Electrolytic hydrogen may be attractive in regions such as Europe, South and East Asia, North Africa, and the southwestern United States, where prospects for biomass-derived fuels are limited because of either high population density or lack of water. Land requirements are small for both wind and direct solar sources, compared to those for biomass fuels. Moreover, as with wind electricity, producing hydrogen from wind would be compatible with the simultaneous use of the land for other purposes such as ranching or farming. Siting in desert regions, where land is cheap and insolation is good, may be favored for photovoltaic-hydrogen systems because little water is needed for electrolysis. The equivalent of 2-3 cm of rain per year on the collectors—representing a small fraction of total precipitation, even for arid regions—would be enough.
Electrolytically produced hydrogen will probably not be cheap. If hydrogen is produced from wind and photovoltaic electricity, the corresponding cost of pressurized electrolytic hydrogen to the consumer would be about twice that for methanol derived from biomass; moreover, a hydrogen fuel cell car would cost more than a methanol fuel cell car because of the added cost for the hydrogen storage system. Despite these extra expenses, the life-cycle cost for a hydrogen fuel cell car would be marginally higher than for a gasoline internal combustion engine car, which is about the same as for a battery-powered electric vehicle.
The transition to an energy economy in which hydrogen plays a major role could be launched with hydrogen derived from biomass. Hydrogen can be produced thermochemically from biomass using the same gasifier technology that would be used for methanol production. Although the downstream gas processing technologies would differ from those used for methanol production, in each case the process technologies are well established. Therefore, from a technological perspective, making hydrogen from biomass is no more difficult than making methanol.

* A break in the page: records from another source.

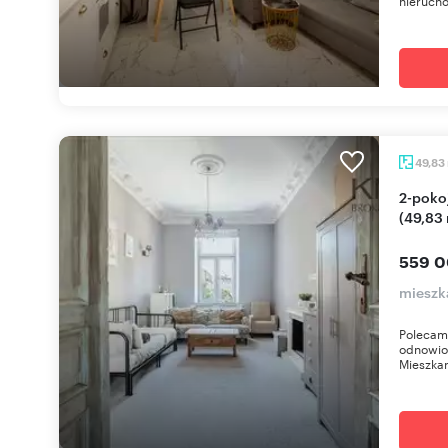
nieruch
49,83
2-pokojowe mieszkanie po remoncie w kamienicy
(49,83 
559 0
mieszka
Polecam
odnowio
Mieszkan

Biomass-derived hydrogen delivered to users in the transport sector would typically cost only half as much as hydrogen produced elec-trolytically from wind or photovoltaic sources.
Probably the best way to utilize hydrogen is with a fuel cell. A fuel cell is an electrochemical energy conversion device in which hydrogen is converted into electricity. Generally, fuel cells produce electricity from external supplies of fuel (on the anode side) and oxidant (on the cathode side). These react in the presence of an electrolyte. Generally, the reactants flow in and reaction products flow out while the electrolyte remains in the cell. Fuel cells can operate continuously as long as the necessary flows are maintained. A hydrogen cell uses hydrogen as fuel and oxygen as an oxidant. Fuel cells differ from batteries in that they consume reactants, which must be replenished, whereas batteries store electrical energy chemically in a closed system. Additionally, while the electrodes within a battery react and change as a battery is charged or discharged, a fuel cell's electrodes are catalytic and relatively stable. More details on fuel cells are given in Chapter 7.